Cape Town

Officials of a US foundation that has raised $1 million to prevent paediatric AIDS in Africa are expressing concern at a statement from the health ministers of Southern African countries raising questions about the use of the anti-retroviral agent AZT and the cheaper alternative nevirapine.

The California-based Elizabeth Glaser Paediatric Trust has earmarked $1 million for paediatric AIDS prevention in Africa using nevirapine, which is less expensive than AZT and simpler to administer. A single dose to mothers at the onset of labour, and a single dose to the baby in its first three days of life, cost less than $4 per treatment.

But this initiative could suffer as the result of a joint statement issued by the health ministers of South Africa, Botswana, Zambia, Namibia, Mozambique, Swaziland, Lesotho, Zimbabwe, Malawi, Tanzania, Angola and Rwanda at a meeting in Johannesburg this month held to discuss a coordinated response on HIV/AIDS.

The ministers acknowledged that administering either drug can approximately halve the numbers of HIV-positive children born to mothers who are HIV positive.

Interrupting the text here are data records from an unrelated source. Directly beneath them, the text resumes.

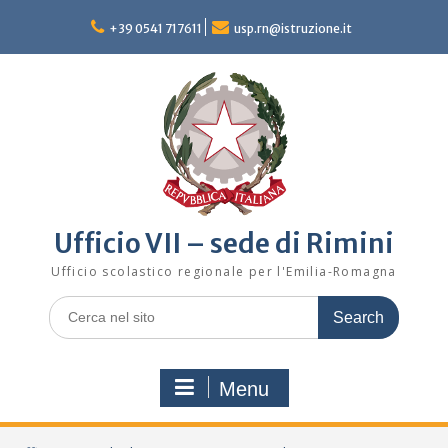
Skip
to
+39 0541 717611
usp.rn@istruzione.it
content
Ufficio VII – sede di Rimini
Ufficio scolastico regionale per l'Emilia-Romagna
Search
for:
Menu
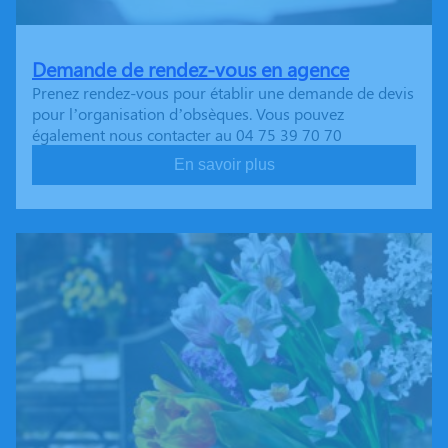
Demande de rendez-vous en agence
Prenez rendez-vous pour établir une demande de devis
pour l’organisation d’obsèques. Vous pouvez
également nous contacter au 04 75 39 70 70
En savoir plus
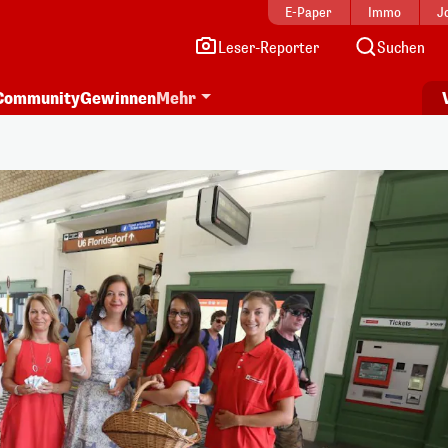
E-Paper
Immo
J
Leser-Reporter
Suchen
Community
Gewinnen
Mehr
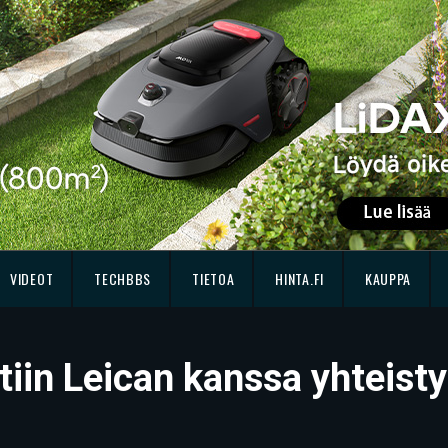
VIDEOT
TECHBBS
TIETOA
HINTA.FI
KAUPPA
tiin Leican kanssa yhteisty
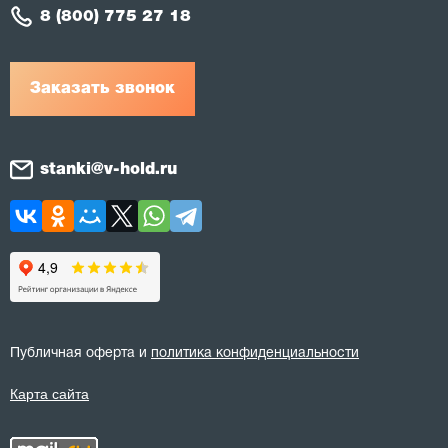
8 (800) 775 27 18
Заказать звонок
stanki@v-hold.ru
Публичная оферта и
политика конфиденциальности
Карта сайта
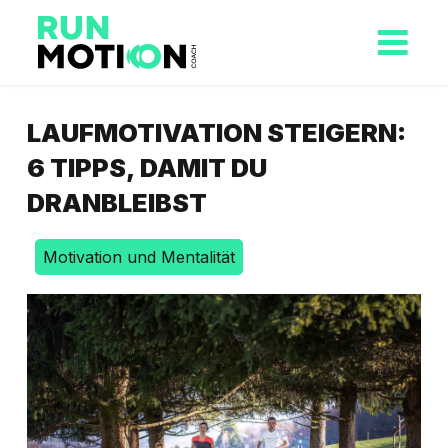
LAUFMOTIVATION STEIGERN:
6 TIPPS, DAMIT DU
DRANBLEIBST
Motivation und Mentalität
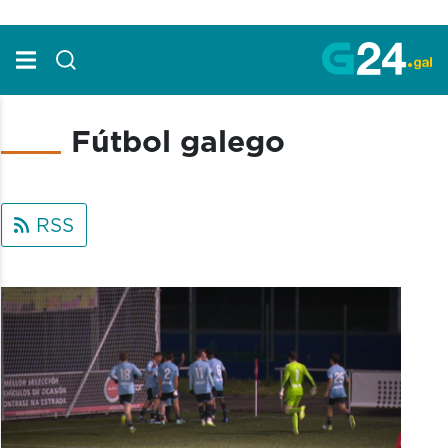
Skip to Main Content
Fútbol galego
RSS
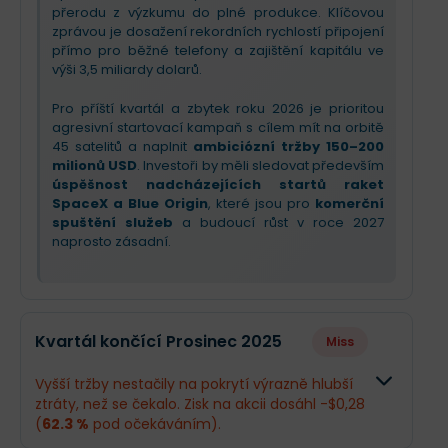
přerodu z výzkumu do plné produkce. Klíčovou
zprávou je dosažení rekordních rychlostí připojení
přímo pro běžné telefony a zajištění kapitálu ve
výši 3,5 miliardy dolarů.
Pro příští kvartál a zbytek roku 2026 je prioritou
agresivní startovací kampaň s cílem mít na orbitě
45 satelitů a naplnit
ambiciózní tržby 150–200
milionů USD
. Investoři by měli sledovat především
úspěšnost nadcházejících startů raket
SpaceX a Blue Origin
, které jsou pro
komerční
spuštění služeb
a budoucí růst v roce 2027
naprosto zásadní.
Kvartál končící Prosinec 2025
Miss
Vyšší tržby nestačily na pokrytí výrazně hlubší
ztráty, než se čekalo. Zisk na akcii dosáhl -$0,28
(
62.3 %
pod očekáváním).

But they expressed “grave concern over possible side effects as a result of their toxicity and the potential development of resistance to these compounds”. They felt it was necessary to research the effects of “unnecessary exposure of children and mothers to these drugs”.

This action is understood to have been heavily influenced by the South African government's position (see Nature 402, 225; 1999). In South Africa, 22 per cent of women attending antenatal clinics, and seven per cent of new babies, are HIV infected.

Both AZT and the oral form of nevirapine are registered with South Africa's Medicines Control Council. But it is understood that the suspension form of nevirapine, which is administered to infants, has not yet been submitted to the council for registration.